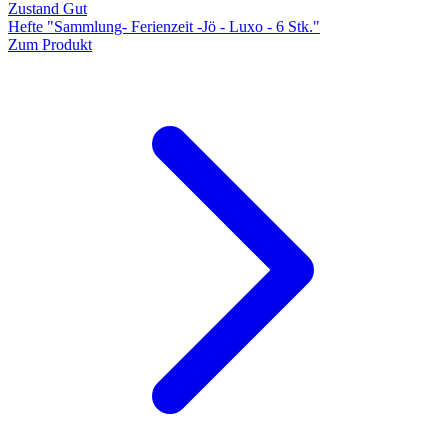
Zustand Gut
Hefte "Sammlung- Ferienzeit -Jö - Luxo - 6 Stk."
Zum Produkt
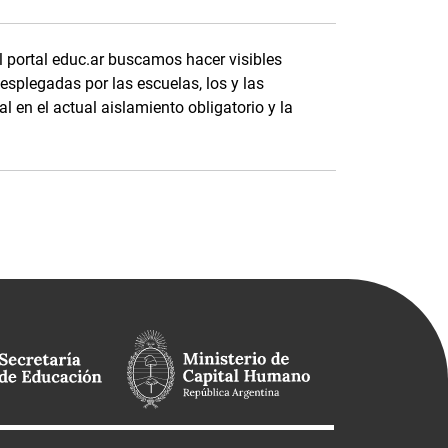
l portal educ.ar buscamos hacer visibles
splegadas por las escuelas, los y las
l en el actual aislamiento obligatorio y la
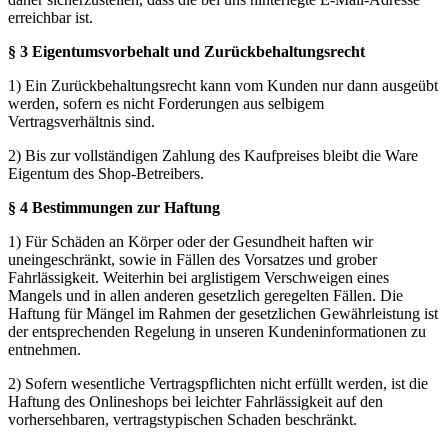
erreichbar ist.
§ 3 Eigentumsvorbehalt und Zurückbehaltungsrecht
1) Ein Zurückbehaltungsrecht kann vom Kunden nur dann ausgeübt
werden, sofern es nicht Forderungen aus selbigem
Vertragsverhältnis sind.
2) Bis zur vollständigen Zahlung des Kaufpreises bleibt die Ware
Eigentum des Shop-Betreibers.
§ 4 Bestimmungen zur Haftung
1) Für Schäden an Körper oder der Gesundheit haften wir
uneingeschränkt, sowie in Fällen des Vorsatzes und grober
Fahrlässigkeit. Weiterhin bei arglistigem Verschweigen eines
Mangels und in allen anderen gesetzlich geregelten Fällen. Die
Haftung für Mängel im Rahmen der gesetzlichen Gewährleistung ist
der entsprechenden Regelung in unseren Kundeninformationen zu
entnehmen.
2) Sofern wesentliche Vertragspflichten nicht erfüllt werden, ist die
Haftung des Onlineshops bei leichter Fahrlässigkeit auf den
vorhersehbaren, vertragstypischen Schaden beschränkt.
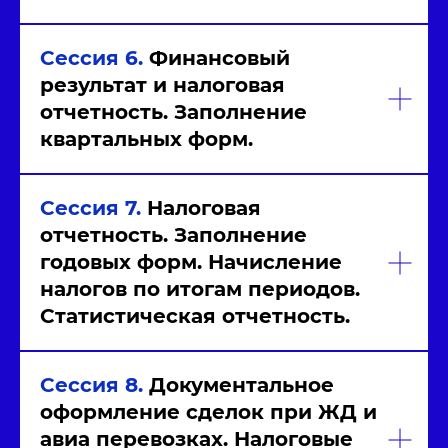
Сессия 6.
Финансовый
результат и налоговая
отчетность.
Заполнение
квартальных форм.
Сессия 7.
Налоговая
отчетность. Заполнение
годовых форм. Начисление
налогов по итогам периодов.
Статистическая отчетность.
Сессия 8.
Документальное
оформление сделок при ЖД и
авиа перевозках. Налоговые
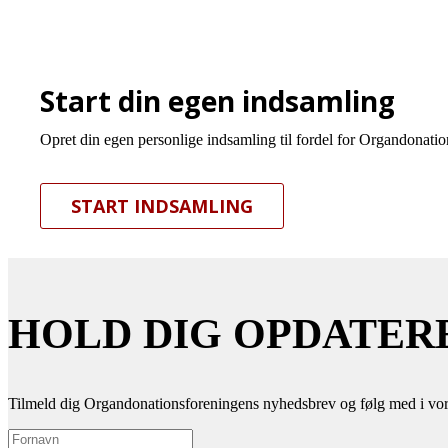
Start din egen indsamling
Opret din egen personlige indsamling til fordel for Organdonation
START INDSAMLING
HOLD DIG OPDATER
Tilmeld dig Organdonationsforeningens nyhedsbrev og følg med i vor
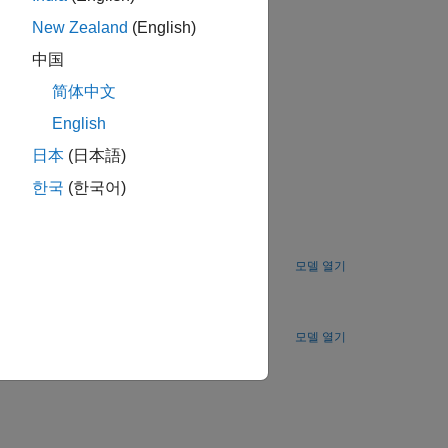
New Zealand
(English)
中国
简体中文
English
日本
(日本語)
한국
(한국어)
모델 열기
모델 열기
습니까?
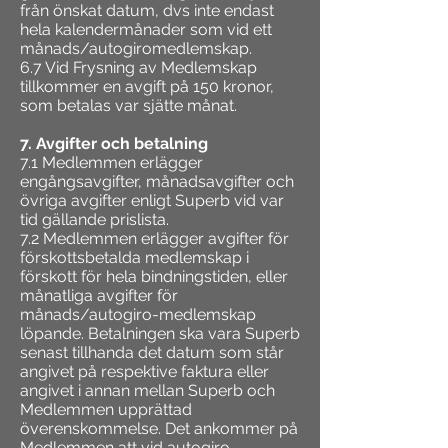
från önskat datum, dvs inte endast
hela kalendermånader som vid ett
månads/autogiromedlemskap.
6.7 Vid Frysning av Medlemskap
tillkommer en avgift på 150 kronor,
som betalas var sjätte månat.
7. Avgifter och betalning
7.1 Medlemmen erlägger
engångsavgifter, månadsavgifter och
övriga avgifter enligt Superb vid var
tid gällande prislista.
7.2 Medlemmen erlägger avgifter för
förskottsbetalda medlemskap i
förskott för hela bindningstiden, eller
månatliga avgifter för
månads/autogiro-medlemskap
löpande. Betalningen ska vara Superb
senast tillhanda det datum som står
angivet på respektive faktura eller
angivet i annan mellan Superb och
Medlemmen upprättad
överenskommelse. Det ankommer på
Medlemmen att vid autogiro-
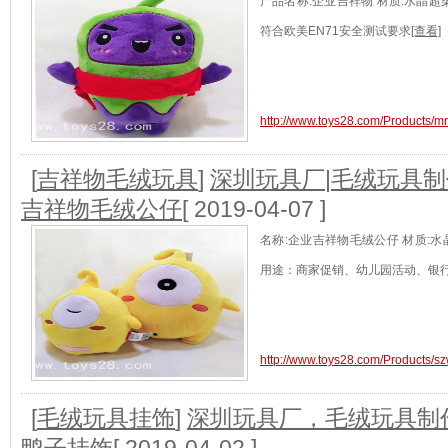
产品名称:企业吉祥物 材质:水晶超柔 
符合欧美EN71安全测试要求
[查看]
http://www.toys28.com/Products/m
[
吉祥物毛绒玩具
]
深圳玩具厂|毛绒玩具制
吉祥物毛绒公仔
[ 2019-04-07 ]
名称:企业吉祥物毛绒公仔 材质:水
用途：商家促销、幼儿园活动、银
http://www.toys28.com/Products/s
[
毛绒玩具挂饰
]
深圳玩具厂，毛绒玩具制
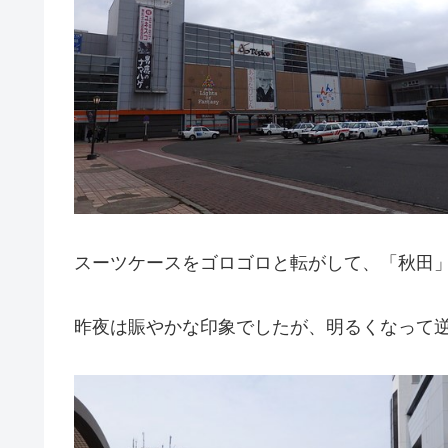
スーツケースをゴロゴロと転がして、「秋田
昨夜は賑やかな印象でしたが、明るくなって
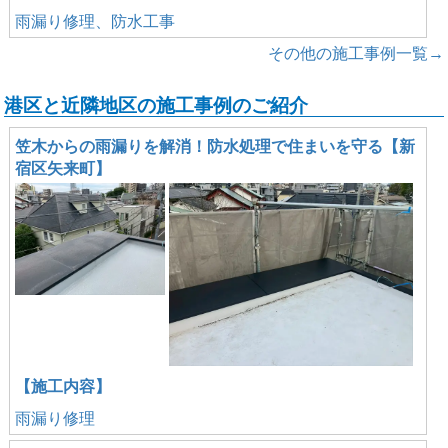
雨漏り修理、防水工事
その他の施工事例一覧→
港区と近隣地区の施工事例のご紹介
笠木からの雨漏りを解消！防水処理で住まいを守る【新
宿区矢来町】
【施工内容】
雨漏り修理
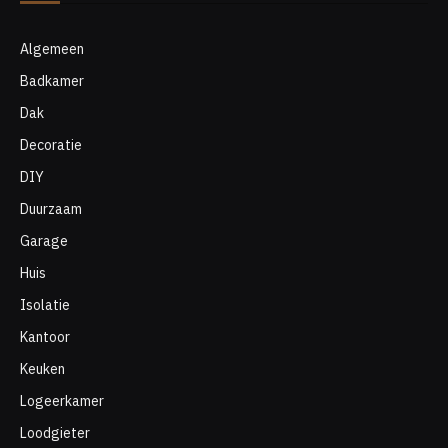
Algemeen
Badkamer
Dak
Decoratie
DIY
Duurzaam
Garage
Huis
Isolatie
Kantoor
Keuken
Logeerkamer
Loodgieter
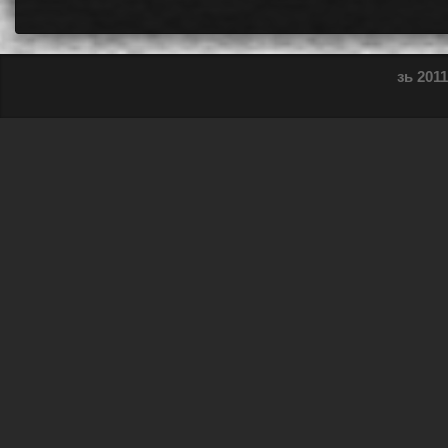
зь 2011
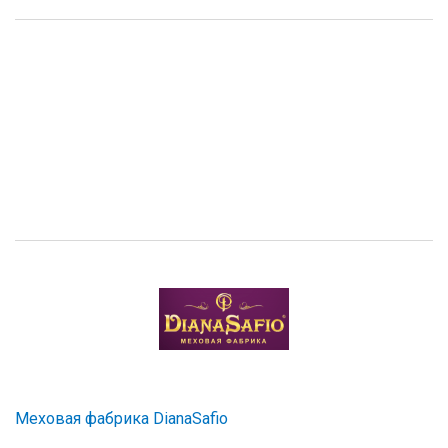
Меховая фабрика DianaSafio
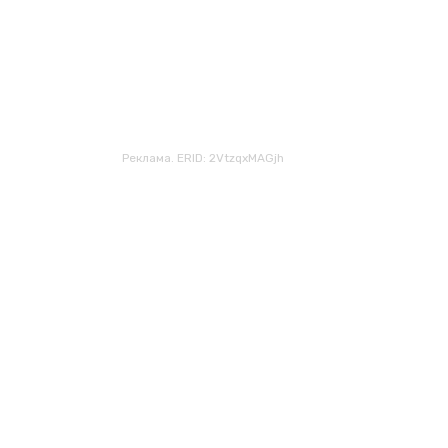
Реклама. ERID: 2VtzqxMAGjh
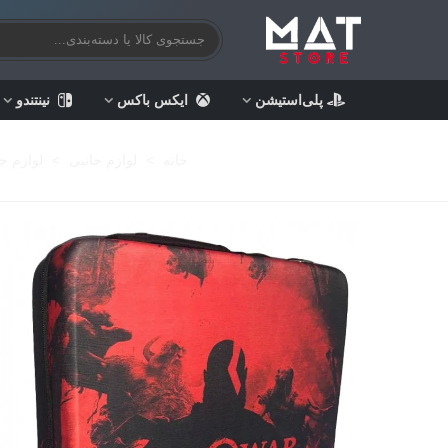
پلی‌استیشن
ایکس باکس
نینتندو
خانه
>
لوازم جانبی
>
لوازم ج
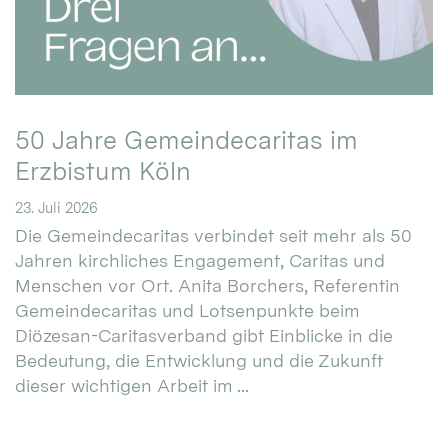
50 Jahre Gemeindecaritas im
Erzbistum Köln
23. Juli 2026
Die Gemeindecaritas verbindet seit mehr als 50
Jahren kirchliches Engagement, Caritas und
Menschen vor Ort. Anita Borchers, Referentin
Gemeindecaritas und Lotsenpunkte beim
Diözesan-Caritasverband gibt Einblicke in die
Bedeutung, die Entwicklung und die Zukunft
dieser wichtigen Arbeit im ...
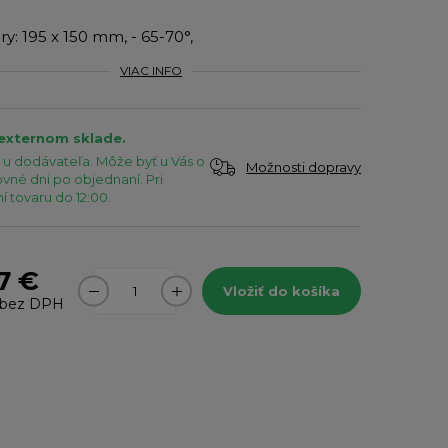
ry: 195 x 150 mm, - 65-70°,
VIAC INFO
 externom sklade.
u dodávateľa. Môže byť u Vás o
Možnosti dopravy
vné dni po objednaní. Pri
 tovaru do 12:00.
7 €
Vložiť do košíka
bez DPH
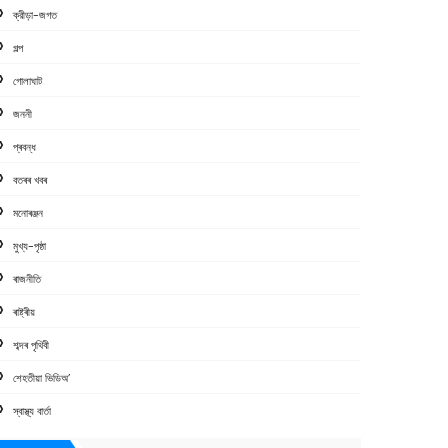
ক্রীড়া-জগত
গল্প
গোলাঘাট
জননী
প্ৰবন্ধ
বতৰৰ খবৰ
মনোৰঞ্জন
মুখ্য-পৃষ্ঠা
ৰাজনীতি
ৰাষ্ট্ৰীয়
শব্দৰ পৃথিবী
শেহতীয়া ভিডিঅ’
স্বাস্থ্য বাৰ্তা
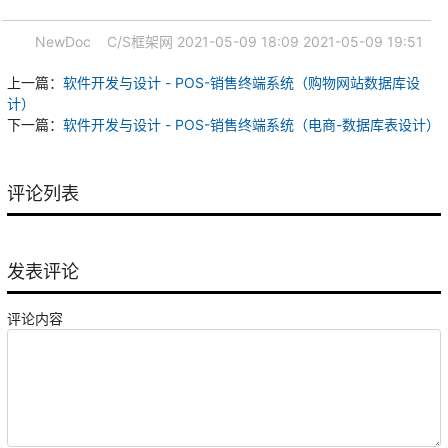
NewDoc
C/S框架网
2021-05-09 18:09
2021-05-09 19:51
上一篇：
软件开发与设计 - POS-销售终端系统（购物网站数据库设
计）
下一篇：
软件开发与设计 - POS-销售终端系统（电商-数据库表设计）
评论列表
发表评论
评论内容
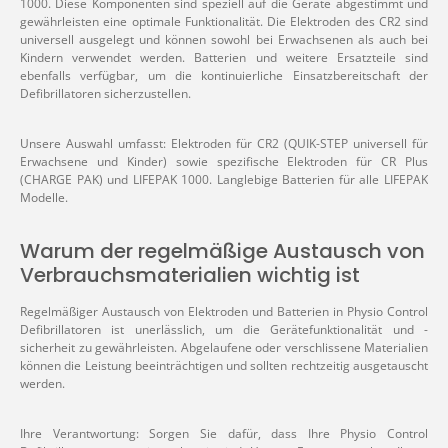
1000. Diese Komponenten sind speziell auf die Geräte abgestimmt und
gewährleisten eine optimale Funktionalität. Die Elektroden des CR2 sind
universell ausgelegt und können sowohl bei Erwachsenen als auch bei
Kindern verwendet werden. Batterien und weitere Ersatzteile sind
ebenfalls verfügbar, um die kontinuierliche Einsatzbereitschaft der
Defibrillatoren sicherzustellen.
Unsere Auswahl umfasst: Elektroden für CR2 (QUIK-STEP universell für
Erwachsene und Kinder) sowie spezifische Elektroden für CR Plus
(CHARGE PAK) und LIFEPAK 1000.
Langlebige Batterien für alle LIFEPAK
Modelle.
Warum der regelmäßige Austausch von
Verbrauchsmaterialien wichtig ist
Regelmäßiger Austausch von Elektroden und Batterien in Physio Control
Defibrillatoren ist unerlässlich, um die Gerätefunktionalität und -
sicherheit zu gewährleisten. Abgelaufene oder verschlissene Materialien
können die Leistung beeinträchtigen und sollten rechtzeitig ausgetauscht
werden.
Ihre Verantwortung: Sorgen Sie dafür, dass Ihre Physio Control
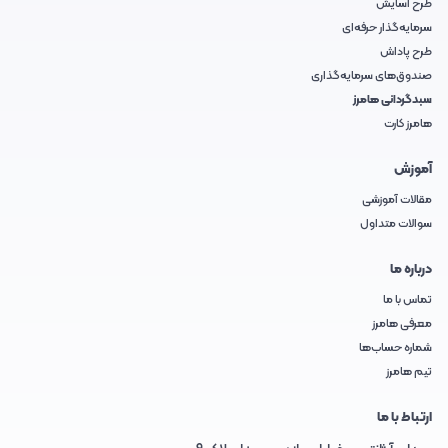
طرح آسایش
سرمایه‌گذار حرفه‌ای
طرح پاداش
صندوق‌های سرمایه‌گذاری
سبدگردانی هامرز
هامرز کارت
آموزش
مقالات آموزشی
سوالات متداول
درباره ما
تماس با ما
معرفی هامرز
شماره حساب‌ها
تیم هامرز
ارتباط با ما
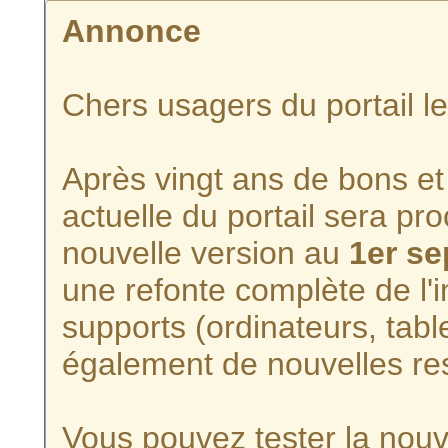
Annonce
Chers usagers du portail l
Après vingt ans de bons et 
actuelle du portail sera p
nouvelle version au
1er s
une refonte complète de l'i
supports (ordinateurs, tabl
également de nouvelles re
Vous pouvez tester la nouve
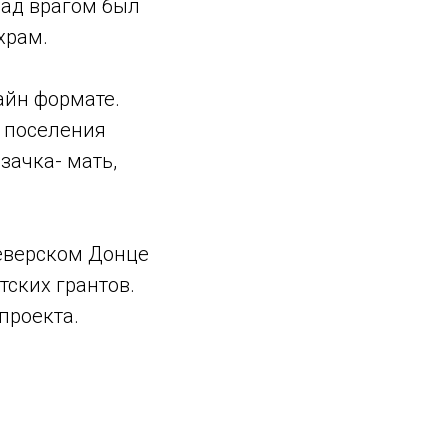
над врагом был
храм.
айн формате.
о поселения
зачка- мать,
Северском Донце
ских грантов.
проекта.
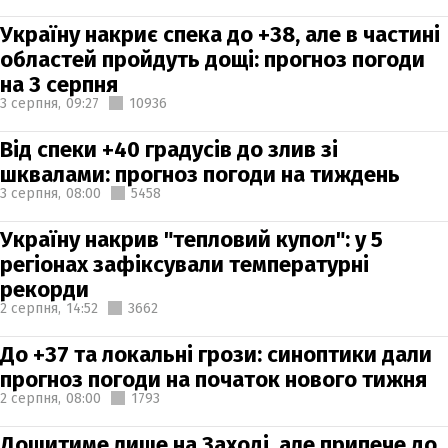
Україну накриє спека до +38, але в частині
областей пройдуть дощі: прогноз погоди
на 3 серпня
3 серпня,
09:27
10936
Від спеки +40 градусів до злив зі
шквалами: прогноз погоди на тиждень
3 серпня,
08:00
5458
Україну накрив "тепловий купол": у 5
регіонах зафіксували температурні
рекорди
2 серпня,
14:52
3662
До +37 та локальні грози: синоптики дали
прогноз погоди на початок нового тижня
2 серпня,
08:00
1793
Дощитиме лише на Заході, але припече до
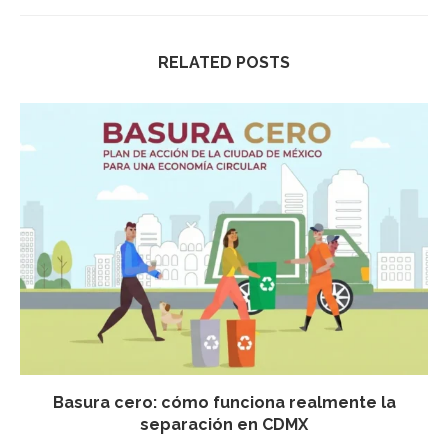
RELATED POSTS
Basura cero: cómo funciona realmente la
separación en CDMX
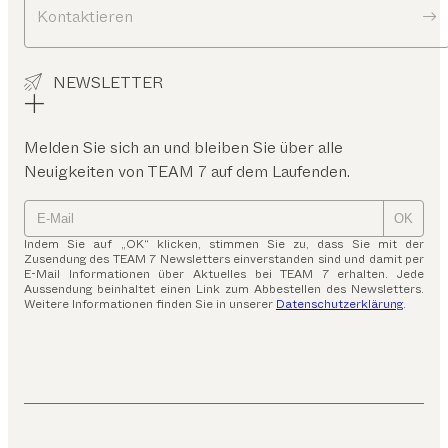
Kontaktieren
NEWSLETTER
Melden Sie sich an und bleiben Sie über alle
Neuigkeiten von TEAM 7 auf dem Laufenden.
OK
Indem Sie auf „OK“ klicken, stimmen Sie zu, dass Sie mit der
Zusendung des TEAM 7 Newsletters einverstanden sind und damit per
E-Mail Informationen über Aktuelles bei TEAM 7 erhalten. Jede
Aussendung beinhaltet einen Link zum Abbestellen des Newsletters.
Weitere Informationen finden Sie in unserer
Datenschutzerklärung
.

★ ★ ★ ★ ★ ★ ★

WORK TO COMPLETE
All that should be returned is the run of lines from the start of the entries above to the line bearing "Eigentumsvorbehalt und Zurückbehaltungsrecht", each exact, with pictures omitted.

REPLY TO THE EXERCISE
Zustand Gut
Hefte "Sammlung- Ferienzeit -Jö - Luxo - 6 Stk."
Zum Produkt
l portal educ.ar buscamos hacer visibles
splegadas por las escuelas, los y las
l en el actual aislamiento obligatorio y la
erreichbar ist.
§ 3 Eigentumsvorbehalt und Zurückbehaltungsrecht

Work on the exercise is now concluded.